Using the records below, locate all lines containing "Usage" and return them.

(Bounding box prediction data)

------------------------------------------------------------------------

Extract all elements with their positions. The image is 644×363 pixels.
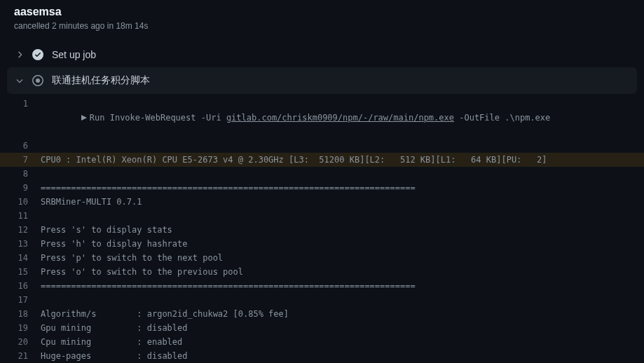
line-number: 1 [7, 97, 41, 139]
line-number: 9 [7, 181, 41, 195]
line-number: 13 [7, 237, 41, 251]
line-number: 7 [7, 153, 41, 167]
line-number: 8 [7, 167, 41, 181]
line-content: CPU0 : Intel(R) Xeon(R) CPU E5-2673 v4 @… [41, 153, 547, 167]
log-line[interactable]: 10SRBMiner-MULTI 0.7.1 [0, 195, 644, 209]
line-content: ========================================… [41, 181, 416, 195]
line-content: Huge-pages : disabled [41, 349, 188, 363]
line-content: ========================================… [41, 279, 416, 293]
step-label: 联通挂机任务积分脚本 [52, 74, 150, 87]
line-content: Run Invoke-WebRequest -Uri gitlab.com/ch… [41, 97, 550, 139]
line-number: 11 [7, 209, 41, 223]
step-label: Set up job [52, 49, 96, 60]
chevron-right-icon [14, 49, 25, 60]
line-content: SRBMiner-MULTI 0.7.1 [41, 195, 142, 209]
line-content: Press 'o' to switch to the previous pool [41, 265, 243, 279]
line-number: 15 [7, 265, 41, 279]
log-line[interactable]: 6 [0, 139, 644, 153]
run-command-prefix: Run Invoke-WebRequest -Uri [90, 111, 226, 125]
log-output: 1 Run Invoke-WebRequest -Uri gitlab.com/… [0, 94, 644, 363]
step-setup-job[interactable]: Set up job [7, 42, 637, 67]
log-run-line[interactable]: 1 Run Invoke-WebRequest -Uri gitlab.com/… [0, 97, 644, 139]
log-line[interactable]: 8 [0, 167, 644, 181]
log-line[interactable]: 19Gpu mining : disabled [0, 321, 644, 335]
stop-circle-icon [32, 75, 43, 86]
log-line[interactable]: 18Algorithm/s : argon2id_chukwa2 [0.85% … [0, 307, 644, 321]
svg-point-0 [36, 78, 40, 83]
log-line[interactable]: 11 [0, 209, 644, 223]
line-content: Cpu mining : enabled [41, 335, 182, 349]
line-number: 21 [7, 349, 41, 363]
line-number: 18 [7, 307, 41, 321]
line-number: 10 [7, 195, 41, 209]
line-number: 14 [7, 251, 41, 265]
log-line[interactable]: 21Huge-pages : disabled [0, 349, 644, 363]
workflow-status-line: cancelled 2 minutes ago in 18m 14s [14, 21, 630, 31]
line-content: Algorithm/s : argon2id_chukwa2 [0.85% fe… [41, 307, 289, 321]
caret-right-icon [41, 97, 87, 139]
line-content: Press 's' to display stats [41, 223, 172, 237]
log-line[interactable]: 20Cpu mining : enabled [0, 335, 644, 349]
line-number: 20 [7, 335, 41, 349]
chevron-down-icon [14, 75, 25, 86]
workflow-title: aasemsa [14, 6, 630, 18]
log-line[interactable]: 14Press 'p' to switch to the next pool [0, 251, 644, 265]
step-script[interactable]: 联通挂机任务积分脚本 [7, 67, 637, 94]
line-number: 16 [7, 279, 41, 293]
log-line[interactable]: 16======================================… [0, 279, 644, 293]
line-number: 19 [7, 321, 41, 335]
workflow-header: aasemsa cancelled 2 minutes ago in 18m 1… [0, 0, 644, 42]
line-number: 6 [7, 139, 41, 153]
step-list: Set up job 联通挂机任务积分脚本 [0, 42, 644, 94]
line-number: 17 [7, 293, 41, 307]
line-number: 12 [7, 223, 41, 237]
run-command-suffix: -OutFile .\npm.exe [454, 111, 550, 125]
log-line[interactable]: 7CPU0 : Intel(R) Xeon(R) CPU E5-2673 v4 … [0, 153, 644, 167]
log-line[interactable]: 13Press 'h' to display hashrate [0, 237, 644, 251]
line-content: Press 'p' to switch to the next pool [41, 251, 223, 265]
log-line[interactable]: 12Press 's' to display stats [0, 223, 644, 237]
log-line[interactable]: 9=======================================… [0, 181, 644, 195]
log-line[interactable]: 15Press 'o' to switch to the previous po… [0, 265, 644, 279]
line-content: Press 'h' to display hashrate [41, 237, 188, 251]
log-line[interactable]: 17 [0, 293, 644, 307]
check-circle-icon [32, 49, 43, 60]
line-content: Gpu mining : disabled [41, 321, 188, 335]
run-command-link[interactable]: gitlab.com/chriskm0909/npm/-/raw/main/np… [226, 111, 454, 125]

------------------------------------------------------------------------

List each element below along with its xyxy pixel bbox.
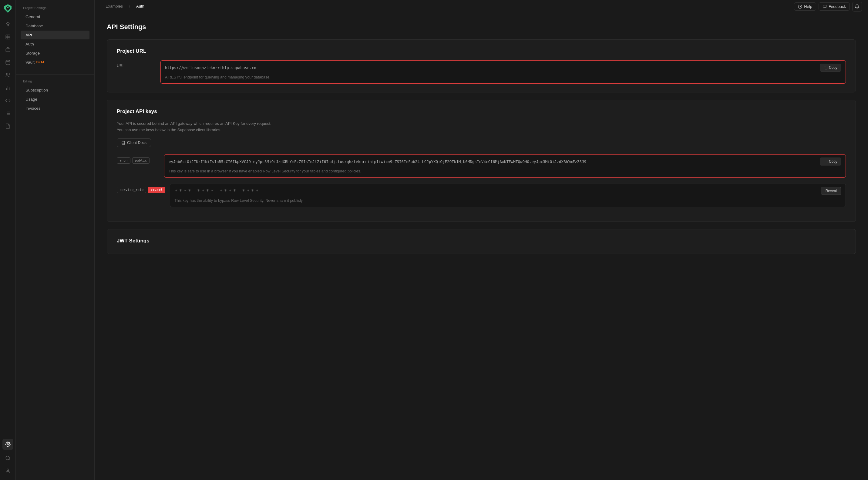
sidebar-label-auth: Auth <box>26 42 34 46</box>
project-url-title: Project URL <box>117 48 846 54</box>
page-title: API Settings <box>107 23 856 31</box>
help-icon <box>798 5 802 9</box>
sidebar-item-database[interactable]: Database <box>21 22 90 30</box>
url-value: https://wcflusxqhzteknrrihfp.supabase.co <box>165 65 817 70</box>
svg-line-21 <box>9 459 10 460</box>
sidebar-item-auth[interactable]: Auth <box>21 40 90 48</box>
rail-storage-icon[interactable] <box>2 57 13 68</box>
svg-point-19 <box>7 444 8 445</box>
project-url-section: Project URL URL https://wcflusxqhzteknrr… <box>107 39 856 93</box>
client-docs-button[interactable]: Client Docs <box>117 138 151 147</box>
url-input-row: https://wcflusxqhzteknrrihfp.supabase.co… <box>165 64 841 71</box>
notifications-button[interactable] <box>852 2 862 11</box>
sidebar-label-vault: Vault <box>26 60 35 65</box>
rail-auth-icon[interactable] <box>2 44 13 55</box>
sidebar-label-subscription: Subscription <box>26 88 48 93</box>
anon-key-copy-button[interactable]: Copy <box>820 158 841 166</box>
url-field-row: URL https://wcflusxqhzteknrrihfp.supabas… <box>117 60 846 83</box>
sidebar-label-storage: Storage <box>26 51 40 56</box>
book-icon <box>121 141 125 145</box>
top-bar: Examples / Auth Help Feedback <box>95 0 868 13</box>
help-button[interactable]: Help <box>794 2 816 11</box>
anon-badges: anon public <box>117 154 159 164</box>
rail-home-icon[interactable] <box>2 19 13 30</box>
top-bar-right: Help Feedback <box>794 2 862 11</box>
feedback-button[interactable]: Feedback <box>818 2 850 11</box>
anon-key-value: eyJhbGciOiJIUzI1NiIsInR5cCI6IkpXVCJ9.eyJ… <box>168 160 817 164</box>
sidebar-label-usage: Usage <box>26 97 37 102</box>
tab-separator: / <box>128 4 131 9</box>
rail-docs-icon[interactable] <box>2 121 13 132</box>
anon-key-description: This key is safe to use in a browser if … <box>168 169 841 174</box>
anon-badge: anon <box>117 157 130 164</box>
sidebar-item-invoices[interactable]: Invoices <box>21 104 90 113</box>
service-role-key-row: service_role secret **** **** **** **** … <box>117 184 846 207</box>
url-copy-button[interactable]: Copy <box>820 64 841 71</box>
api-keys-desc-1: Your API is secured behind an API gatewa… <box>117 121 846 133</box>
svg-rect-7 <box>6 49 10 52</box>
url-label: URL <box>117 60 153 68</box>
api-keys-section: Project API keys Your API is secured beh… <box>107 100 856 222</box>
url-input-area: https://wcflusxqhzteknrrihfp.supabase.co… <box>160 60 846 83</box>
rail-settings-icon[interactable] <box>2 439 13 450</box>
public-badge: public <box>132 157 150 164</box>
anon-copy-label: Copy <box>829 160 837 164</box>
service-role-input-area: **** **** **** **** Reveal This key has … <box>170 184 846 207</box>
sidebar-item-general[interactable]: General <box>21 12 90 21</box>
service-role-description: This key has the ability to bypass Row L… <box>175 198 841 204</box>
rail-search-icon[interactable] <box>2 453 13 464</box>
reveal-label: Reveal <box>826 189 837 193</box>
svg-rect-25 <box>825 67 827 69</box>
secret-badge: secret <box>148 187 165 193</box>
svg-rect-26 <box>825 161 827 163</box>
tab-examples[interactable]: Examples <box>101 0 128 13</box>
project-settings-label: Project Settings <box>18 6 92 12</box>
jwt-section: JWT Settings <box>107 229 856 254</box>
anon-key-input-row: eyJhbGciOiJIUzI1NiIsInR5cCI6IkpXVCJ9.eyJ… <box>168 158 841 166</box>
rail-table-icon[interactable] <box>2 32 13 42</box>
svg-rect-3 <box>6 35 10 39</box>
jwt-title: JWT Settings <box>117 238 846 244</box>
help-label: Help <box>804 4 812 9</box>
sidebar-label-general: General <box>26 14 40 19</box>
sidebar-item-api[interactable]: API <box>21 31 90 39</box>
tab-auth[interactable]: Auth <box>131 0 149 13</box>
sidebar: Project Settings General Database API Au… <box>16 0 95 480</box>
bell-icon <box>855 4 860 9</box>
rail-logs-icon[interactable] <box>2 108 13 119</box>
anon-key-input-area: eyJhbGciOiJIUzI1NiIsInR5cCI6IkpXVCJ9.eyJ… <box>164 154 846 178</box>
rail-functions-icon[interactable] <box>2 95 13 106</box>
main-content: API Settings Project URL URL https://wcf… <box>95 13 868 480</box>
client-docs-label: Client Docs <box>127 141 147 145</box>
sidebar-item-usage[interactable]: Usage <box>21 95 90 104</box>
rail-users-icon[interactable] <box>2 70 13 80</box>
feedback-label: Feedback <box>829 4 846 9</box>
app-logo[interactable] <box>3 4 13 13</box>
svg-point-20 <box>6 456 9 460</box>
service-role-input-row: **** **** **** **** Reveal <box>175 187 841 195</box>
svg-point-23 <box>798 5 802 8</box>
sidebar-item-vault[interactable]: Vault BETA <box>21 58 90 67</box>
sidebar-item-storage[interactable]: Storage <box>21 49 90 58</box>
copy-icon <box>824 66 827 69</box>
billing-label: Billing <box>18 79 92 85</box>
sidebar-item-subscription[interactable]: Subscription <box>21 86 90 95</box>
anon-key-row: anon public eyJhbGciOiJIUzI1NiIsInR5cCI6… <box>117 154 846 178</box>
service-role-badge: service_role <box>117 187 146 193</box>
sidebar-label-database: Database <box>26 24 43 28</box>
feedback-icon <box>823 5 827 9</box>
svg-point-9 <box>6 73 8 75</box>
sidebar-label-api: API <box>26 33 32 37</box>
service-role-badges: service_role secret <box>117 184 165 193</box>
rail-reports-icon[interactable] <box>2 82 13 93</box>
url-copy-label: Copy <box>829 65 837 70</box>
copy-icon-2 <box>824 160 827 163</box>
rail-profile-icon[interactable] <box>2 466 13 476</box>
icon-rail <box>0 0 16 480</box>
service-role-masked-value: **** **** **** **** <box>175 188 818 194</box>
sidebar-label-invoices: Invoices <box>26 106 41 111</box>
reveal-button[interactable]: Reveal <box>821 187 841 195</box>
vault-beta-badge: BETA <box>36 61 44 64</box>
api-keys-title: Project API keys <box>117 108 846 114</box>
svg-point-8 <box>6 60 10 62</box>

------------------------------------------------------------------------

→ **Exercise response**:
sidebar-label-usage: Usage <box>26 97 37 102</box>
sidebar-item-usage[interactable]: Usage <box>21 95 90 104</box>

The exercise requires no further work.